Review: I was super stoked to receive Riley Sanger’s third and latest novel novel, Lock Every Door. This thriller follows Jules, who is broke and unemployed, accepts an offer to be an apartment sitter for a high profile and mysterious building in NYC. Jules befriends another apartment sitter, Ingrid, who suddenly disappears the next day. In the wake of Ingrid’s disappearance, Jules uncovers the building’s dark history. Are the secrets of the building’s glamorous facade still hold true today or is it in the past? This was definitely a 5 star read for me! I swear Riley’s writing style gets better and better by each book. He has quickly become one of my favorite thriller writers! The premise of the novel is not only intriguing, but actually kept me on my toes throughout the story as I didn’t see the twists and turns coming. I found each of the characters to be distinct. This thriller kind of reminded me of the Disney movie, Tower of Terror, a little bit. Overall, if you loved Riley Sager’s previous books, you’ll love this one and it won’t disappoint!

Review: Fix Her Up

Fix Her Up by Tessa Bailey

Publishing Date: 6/11/19

Publisher: Avon Books

Rating: 2/5

Disclaimer: I received a free advanced digital copy of this book from Avon Books in exchange for my honest opinion. This has no effect on my opinion, review or rating.

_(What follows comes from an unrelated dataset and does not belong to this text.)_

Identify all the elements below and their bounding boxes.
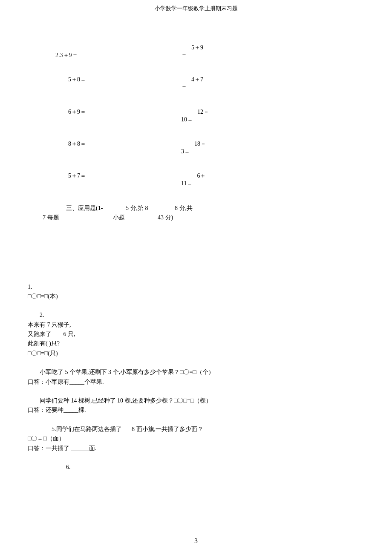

Review: Fix Her Up is the first book I’ve read from Tessa Bailey. This romcom follows Georgie, a young woman who wants to be taken seriously despite her age and profession, lands herself fake dating Travis, her childhood crush / her brother’s best friend / former baseball star. Initially the cute illustrative cover and premise intrigued me to read this novel. It wasn’t at all what I expected. The novel was definitely steamier than I anticipated it to be which I didn’t mind. The story started off pretty strong, however as I kept reading further, most of the scenes ended up being cringeworthy and too cheesy for me which I couldn’t overlook. I also wasn’t a big fan of the typical virgin female and player male main characters which I feel is overused and pretty dull to me. Unfortunately, this wasn’t my type of romance, but if you like the whole dating your best friend’s brother and fake dating sort of romance then this is for you.